*WHAT THIS TASK INVOLVES*. Please reproduce exactly the lines from the start of the records through the one containing "putkiosat: Supparit, käyrät ja kaulukset", and nothing more.
═════ RECORDS FOR PROCESSING ═════
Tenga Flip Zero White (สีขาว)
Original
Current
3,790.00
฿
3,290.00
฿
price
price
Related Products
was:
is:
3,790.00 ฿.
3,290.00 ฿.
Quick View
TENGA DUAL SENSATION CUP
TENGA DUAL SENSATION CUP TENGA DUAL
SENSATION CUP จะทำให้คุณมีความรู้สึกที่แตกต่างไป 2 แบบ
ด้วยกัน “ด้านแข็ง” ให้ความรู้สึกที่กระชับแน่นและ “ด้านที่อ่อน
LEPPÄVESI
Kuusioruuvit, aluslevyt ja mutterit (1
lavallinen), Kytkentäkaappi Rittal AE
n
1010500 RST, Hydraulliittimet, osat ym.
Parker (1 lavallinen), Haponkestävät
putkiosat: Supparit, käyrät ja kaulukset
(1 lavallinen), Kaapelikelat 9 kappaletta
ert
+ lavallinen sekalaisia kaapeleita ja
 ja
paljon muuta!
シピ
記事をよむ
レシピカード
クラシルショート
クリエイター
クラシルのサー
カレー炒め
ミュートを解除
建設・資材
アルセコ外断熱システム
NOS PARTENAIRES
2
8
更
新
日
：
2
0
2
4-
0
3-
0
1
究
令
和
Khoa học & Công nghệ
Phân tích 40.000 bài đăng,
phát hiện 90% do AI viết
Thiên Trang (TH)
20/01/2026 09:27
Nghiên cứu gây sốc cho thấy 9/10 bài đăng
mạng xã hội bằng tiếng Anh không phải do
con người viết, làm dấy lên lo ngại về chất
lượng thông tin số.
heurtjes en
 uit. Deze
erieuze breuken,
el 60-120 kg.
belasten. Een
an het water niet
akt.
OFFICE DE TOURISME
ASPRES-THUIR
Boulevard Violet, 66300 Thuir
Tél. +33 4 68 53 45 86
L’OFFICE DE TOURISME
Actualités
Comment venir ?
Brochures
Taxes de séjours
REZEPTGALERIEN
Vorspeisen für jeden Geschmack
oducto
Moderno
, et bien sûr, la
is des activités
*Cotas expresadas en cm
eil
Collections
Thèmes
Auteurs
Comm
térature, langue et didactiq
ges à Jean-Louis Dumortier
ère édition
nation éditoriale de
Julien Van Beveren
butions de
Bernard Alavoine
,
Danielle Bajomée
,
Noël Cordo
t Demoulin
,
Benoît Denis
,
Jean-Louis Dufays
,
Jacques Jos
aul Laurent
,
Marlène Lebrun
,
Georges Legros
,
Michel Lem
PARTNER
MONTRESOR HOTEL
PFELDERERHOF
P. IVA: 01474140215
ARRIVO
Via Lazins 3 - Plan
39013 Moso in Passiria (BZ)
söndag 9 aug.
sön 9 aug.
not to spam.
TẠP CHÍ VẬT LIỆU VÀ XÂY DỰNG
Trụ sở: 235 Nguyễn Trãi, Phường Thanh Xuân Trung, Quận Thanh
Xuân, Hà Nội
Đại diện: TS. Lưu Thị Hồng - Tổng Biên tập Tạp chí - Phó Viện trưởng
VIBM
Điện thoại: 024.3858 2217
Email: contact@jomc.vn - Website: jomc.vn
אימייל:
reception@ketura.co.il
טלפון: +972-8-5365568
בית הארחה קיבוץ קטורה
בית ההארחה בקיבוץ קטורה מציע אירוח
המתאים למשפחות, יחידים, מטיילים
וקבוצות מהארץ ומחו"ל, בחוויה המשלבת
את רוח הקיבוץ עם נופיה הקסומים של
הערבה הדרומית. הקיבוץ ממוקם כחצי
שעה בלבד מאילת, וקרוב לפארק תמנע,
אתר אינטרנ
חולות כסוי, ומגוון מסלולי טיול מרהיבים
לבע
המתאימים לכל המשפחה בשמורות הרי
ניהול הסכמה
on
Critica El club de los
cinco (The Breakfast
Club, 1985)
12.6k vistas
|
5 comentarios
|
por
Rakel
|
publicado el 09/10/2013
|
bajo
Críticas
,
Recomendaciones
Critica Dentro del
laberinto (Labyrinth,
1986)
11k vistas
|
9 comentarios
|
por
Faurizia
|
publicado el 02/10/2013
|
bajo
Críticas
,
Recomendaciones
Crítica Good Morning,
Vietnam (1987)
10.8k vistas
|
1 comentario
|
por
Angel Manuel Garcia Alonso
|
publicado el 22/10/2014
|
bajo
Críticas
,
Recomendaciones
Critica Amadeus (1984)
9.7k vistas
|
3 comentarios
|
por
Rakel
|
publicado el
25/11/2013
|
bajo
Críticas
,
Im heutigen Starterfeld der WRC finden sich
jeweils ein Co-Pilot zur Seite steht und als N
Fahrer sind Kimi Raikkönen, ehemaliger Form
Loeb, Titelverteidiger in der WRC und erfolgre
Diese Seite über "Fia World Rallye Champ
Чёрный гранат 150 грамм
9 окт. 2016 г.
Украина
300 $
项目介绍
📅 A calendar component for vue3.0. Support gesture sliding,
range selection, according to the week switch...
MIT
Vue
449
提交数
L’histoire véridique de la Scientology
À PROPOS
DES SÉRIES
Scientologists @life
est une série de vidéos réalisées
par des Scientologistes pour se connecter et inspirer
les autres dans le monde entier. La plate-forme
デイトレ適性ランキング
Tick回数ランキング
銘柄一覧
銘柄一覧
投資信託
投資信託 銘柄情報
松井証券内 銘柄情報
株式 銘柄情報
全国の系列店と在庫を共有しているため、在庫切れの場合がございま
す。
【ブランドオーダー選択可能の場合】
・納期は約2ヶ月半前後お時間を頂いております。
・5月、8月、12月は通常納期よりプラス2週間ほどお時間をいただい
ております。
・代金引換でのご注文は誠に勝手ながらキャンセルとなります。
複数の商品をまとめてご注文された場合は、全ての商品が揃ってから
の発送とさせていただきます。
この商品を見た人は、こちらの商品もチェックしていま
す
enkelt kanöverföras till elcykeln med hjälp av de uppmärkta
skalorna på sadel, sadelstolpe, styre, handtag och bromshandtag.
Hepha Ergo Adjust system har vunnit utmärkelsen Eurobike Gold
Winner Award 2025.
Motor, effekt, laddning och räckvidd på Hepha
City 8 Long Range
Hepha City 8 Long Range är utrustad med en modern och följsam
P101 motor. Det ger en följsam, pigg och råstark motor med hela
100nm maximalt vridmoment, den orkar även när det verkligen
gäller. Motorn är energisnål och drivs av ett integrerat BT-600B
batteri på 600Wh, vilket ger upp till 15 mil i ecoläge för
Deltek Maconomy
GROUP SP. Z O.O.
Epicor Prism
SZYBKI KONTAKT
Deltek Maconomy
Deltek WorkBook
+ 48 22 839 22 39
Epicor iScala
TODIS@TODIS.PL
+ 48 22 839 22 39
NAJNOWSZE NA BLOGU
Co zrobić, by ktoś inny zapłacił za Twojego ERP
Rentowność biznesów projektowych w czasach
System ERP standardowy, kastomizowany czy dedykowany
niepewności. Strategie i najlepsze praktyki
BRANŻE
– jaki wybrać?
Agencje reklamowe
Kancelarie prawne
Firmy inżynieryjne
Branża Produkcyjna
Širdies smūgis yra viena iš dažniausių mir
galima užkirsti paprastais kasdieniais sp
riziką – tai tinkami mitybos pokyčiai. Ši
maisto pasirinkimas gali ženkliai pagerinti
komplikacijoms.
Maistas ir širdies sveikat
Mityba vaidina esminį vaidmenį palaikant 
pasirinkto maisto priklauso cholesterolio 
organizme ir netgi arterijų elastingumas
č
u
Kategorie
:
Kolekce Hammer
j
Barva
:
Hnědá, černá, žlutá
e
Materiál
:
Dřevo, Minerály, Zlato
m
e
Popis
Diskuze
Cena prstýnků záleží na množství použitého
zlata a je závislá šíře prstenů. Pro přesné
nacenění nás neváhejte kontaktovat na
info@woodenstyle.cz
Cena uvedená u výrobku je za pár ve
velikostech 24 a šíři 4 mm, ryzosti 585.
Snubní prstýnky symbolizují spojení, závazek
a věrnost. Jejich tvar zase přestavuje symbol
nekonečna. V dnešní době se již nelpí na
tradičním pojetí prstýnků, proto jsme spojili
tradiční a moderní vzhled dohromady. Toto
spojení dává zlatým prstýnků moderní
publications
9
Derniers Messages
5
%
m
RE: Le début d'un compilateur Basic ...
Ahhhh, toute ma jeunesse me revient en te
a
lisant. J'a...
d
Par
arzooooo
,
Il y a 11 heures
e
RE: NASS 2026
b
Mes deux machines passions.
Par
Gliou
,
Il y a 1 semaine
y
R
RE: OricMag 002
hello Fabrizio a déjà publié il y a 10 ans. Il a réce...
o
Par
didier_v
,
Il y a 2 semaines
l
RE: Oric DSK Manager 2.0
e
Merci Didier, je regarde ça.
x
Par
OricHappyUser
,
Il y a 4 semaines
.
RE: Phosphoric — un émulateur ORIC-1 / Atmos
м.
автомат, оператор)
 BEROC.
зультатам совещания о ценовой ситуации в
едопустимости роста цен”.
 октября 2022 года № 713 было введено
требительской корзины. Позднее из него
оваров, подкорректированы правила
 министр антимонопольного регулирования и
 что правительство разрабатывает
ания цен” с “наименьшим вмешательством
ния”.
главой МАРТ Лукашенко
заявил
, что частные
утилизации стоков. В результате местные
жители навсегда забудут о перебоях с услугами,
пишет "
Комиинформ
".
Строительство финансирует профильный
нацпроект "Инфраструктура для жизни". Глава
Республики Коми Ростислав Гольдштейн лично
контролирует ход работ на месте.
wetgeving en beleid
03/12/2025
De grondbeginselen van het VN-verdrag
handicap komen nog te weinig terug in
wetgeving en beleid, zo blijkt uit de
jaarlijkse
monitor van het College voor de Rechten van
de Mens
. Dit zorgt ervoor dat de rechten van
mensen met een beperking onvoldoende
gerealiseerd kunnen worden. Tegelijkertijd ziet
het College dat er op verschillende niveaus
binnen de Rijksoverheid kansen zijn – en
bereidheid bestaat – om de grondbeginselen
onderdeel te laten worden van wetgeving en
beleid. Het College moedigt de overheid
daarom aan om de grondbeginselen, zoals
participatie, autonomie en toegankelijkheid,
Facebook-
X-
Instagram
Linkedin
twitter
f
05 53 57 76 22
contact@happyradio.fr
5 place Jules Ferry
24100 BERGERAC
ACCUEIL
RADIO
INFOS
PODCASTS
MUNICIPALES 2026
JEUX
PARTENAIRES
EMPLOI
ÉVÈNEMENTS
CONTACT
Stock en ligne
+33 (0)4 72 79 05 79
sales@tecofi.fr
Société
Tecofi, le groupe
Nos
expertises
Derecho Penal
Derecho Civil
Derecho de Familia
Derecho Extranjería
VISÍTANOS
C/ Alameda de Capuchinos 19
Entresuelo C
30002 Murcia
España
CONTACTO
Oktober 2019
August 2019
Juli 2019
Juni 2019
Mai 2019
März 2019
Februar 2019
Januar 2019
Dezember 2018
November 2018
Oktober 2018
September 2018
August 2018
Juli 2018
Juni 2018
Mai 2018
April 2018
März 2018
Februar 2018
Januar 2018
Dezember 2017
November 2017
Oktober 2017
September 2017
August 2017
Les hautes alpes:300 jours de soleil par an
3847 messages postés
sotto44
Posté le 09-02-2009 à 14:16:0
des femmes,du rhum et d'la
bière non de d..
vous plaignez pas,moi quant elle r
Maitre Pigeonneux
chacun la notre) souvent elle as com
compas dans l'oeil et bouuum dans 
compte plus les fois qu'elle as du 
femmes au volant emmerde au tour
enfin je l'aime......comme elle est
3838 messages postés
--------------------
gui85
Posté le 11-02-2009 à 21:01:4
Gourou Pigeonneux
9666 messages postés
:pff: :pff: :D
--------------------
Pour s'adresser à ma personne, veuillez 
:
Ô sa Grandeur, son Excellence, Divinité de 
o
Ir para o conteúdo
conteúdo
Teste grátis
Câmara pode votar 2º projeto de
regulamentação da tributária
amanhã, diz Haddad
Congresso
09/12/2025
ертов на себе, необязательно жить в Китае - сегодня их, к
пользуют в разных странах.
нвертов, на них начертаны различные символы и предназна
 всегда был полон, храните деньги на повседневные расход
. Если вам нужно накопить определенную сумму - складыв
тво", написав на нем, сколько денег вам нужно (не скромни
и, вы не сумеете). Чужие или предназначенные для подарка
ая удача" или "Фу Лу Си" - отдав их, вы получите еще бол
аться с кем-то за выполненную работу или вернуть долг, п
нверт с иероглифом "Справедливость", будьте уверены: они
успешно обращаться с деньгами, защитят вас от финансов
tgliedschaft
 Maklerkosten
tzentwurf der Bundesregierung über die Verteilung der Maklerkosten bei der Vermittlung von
═════
*OUTPUT FOR THIS EXERCISE*.
Tenga Flip Zero White (สีขาว)
Original
Current
3,790.00
฿
3,290.00
฿
price
price
Related Products
was:
is:
3,790.00 ฿.
3,290.00 ฿.
Quick View
TENGA DUAL SENSATION CUP
TENGA DUAL SENSATION CUP TENGA DUAL
SENSATION CUP จะทำให้คุณมีความรู้สึกที่แตกต่างไป 2 แบบ
ด้วยกัน “ด้านแข็ง” ให้ความรู้สึกที่กระชับแน่นและ “ด้านที่อ่อน
LEPPÄVESI
Kuusioruuvit, aluslevyt ja mutterit (1
lavallinen), Kytkentäkaappi Rittal AE
n
1010500 RST, Hydraulliittimet, osat ym.
Parker (1 lavallinen), Haponkestävät
putkiosat: Supparit, käyrät ja kaulukset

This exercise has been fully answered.